The task - Scan the records for "Parce". Show the matching lines.

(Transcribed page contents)
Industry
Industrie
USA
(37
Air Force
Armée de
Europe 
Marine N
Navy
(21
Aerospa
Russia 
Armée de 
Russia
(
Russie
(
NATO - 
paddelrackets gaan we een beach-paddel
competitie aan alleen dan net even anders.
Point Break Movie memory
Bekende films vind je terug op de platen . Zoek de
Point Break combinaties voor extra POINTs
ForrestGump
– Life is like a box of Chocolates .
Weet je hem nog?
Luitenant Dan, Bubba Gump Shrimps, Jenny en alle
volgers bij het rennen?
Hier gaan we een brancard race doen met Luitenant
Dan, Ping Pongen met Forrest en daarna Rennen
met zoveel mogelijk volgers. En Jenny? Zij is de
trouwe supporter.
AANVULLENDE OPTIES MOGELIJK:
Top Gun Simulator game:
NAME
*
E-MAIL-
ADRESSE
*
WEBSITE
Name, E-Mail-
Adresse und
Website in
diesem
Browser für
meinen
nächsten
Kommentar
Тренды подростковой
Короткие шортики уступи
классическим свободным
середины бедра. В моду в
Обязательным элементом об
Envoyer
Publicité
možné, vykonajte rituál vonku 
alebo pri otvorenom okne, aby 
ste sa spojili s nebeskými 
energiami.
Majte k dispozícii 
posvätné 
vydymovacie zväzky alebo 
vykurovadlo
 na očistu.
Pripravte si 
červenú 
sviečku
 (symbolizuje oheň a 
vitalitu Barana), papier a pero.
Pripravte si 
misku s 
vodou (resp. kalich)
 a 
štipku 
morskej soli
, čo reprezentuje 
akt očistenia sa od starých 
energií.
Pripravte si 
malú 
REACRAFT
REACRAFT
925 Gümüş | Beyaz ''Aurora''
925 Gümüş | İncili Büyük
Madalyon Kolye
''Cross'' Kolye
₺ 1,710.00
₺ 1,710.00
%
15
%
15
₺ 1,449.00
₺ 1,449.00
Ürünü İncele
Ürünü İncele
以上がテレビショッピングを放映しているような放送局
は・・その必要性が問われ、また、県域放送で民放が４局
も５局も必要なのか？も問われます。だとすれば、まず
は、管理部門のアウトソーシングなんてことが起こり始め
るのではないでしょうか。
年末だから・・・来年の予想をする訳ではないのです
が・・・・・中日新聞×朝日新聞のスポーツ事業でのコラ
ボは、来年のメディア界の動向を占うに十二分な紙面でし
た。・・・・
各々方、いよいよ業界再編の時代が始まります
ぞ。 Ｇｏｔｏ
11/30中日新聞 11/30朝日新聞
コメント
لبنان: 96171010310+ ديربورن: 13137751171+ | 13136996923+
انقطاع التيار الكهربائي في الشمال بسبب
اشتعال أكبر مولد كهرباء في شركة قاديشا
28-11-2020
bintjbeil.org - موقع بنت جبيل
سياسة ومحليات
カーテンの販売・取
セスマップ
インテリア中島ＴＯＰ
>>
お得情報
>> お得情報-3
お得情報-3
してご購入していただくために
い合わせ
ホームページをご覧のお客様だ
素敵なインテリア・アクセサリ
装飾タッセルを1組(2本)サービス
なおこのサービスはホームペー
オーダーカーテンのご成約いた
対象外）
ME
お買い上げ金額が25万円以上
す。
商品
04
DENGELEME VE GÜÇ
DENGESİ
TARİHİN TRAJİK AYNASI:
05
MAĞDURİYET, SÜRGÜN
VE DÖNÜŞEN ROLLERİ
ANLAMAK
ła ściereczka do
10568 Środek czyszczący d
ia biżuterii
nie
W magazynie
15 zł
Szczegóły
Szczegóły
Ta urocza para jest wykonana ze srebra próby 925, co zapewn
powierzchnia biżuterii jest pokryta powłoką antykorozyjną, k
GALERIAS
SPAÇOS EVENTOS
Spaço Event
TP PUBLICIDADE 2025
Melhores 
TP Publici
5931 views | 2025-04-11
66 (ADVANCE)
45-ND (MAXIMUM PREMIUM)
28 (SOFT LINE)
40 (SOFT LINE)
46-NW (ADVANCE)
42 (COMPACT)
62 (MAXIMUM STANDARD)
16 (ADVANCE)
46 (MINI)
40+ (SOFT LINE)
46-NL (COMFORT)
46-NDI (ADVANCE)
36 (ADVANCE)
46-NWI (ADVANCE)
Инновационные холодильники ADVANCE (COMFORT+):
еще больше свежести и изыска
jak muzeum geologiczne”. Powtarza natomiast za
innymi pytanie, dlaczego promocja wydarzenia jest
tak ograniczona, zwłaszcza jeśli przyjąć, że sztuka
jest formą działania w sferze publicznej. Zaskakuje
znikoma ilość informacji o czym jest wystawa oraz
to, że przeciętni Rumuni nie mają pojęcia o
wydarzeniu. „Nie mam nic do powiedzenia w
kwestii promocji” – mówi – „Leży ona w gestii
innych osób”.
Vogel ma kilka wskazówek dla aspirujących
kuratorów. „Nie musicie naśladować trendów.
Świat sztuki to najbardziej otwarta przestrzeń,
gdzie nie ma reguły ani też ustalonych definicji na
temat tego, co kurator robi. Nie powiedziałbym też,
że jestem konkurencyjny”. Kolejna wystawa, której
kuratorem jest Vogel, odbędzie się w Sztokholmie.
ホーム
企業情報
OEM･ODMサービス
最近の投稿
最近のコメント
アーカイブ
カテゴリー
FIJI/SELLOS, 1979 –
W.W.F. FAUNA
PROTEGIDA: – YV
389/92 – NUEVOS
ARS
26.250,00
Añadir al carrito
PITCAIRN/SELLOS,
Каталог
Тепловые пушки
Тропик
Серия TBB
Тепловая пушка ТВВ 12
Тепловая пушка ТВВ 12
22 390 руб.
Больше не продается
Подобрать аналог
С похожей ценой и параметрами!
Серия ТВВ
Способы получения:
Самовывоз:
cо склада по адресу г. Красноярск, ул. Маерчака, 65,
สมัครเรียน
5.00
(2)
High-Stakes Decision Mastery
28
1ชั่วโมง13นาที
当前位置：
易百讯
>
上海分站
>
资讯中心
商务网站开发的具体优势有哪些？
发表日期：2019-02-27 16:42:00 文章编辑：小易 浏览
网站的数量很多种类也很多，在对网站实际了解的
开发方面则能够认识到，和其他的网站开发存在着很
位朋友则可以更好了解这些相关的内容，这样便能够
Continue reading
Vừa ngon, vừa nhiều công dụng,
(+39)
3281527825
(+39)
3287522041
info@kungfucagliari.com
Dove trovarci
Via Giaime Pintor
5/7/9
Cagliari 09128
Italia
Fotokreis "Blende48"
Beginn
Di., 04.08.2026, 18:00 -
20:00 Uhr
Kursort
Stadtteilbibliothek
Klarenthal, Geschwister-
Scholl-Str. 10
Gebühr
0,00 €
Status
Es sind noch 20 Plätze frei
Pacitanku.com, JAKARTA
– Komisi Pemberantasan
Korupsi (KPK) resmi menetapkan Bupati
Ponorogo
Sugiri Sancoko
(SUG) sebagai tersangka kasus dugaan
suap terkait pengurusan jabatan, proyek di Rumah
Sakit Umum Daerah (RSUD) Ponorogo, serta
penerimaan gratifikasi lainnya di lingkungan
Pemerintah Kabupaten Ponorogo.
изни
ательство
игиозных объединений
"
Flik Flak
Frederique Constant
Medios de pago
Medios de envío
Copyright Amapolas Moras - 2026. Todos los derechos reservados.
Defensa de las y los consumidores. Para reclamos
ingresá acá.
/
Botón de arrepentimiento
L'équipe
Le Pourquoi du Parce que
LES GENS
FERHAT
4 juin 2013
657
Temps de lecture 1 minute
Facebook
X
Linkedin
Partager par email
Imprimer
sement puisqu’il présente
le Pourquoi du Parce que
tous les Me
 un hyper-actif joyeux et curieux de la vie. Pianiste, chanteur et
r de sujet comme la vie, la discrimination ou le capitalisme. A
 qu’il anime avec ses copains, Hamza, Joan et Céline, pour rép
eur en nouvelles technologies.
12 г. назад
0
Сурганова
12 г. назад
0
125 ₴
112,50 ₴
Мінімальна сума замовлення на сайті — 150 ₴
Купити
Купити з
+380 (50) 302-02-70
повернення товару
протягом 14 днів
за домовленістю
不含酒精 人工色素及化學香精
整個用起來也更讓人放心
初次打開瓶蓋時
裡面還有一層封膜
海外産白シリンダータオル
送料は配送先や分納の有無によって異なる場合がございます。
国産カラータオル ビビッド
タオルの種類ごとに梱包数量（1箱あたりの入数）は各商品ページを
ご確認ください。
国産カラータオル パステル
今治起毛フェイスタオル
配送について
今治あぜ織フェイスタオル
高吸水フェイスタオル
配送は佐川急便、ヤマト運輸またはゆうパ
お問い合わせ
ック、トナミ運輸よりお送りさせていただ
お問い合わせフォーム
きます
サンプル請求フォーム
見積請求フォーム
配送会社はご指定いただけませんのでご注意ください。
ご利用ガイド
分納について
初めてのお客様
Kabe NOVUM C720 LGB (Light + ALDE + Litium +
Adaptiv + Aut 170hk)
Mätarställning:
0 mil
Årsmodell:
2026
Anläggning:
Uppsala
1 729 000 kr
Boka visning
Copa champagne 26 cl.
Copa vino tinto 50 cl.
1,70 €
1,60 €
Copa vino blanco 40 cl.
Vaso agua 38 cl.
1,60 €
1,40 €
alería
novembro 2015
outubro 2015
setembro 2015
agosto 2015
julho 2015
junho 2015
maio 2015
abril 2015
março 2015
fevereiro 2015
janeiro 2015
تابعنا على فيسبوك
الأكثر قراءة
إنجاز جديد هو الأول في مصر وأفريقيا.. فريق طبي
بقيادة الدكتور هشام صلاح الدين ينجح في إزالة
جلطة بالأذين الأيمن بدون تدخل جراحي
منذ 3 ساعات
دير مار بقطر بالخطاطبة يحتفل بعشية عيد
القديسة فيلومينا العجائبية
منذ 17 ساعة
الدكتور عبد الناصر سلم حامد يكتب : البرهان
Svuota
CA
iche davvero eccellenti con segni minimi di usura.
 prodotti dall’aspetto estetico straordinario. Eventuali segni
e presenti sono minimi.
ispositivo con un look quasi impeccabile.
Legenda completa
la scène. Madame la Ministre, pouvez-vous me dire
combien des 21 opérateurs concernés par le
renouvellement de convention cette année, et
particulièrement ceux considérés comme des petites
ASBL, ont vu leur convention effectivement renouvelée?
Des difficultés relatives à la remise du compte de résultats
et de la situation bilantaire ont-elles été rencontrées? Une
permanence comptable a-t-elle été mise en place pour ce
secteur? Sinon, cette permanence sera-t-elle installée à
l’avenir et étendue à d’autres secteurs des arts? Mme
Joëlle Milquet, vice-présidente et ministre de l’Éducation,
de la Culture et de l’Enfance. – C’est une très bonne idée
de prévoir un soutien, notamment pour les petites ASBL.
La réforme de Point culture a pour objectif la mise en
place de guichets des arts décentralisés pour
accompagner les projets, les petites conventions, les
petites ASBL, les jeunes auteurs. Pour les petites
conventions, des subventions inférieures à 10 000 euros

Result of the task -
Le Pourquoi du Parce que
le Pourquoi du Parce que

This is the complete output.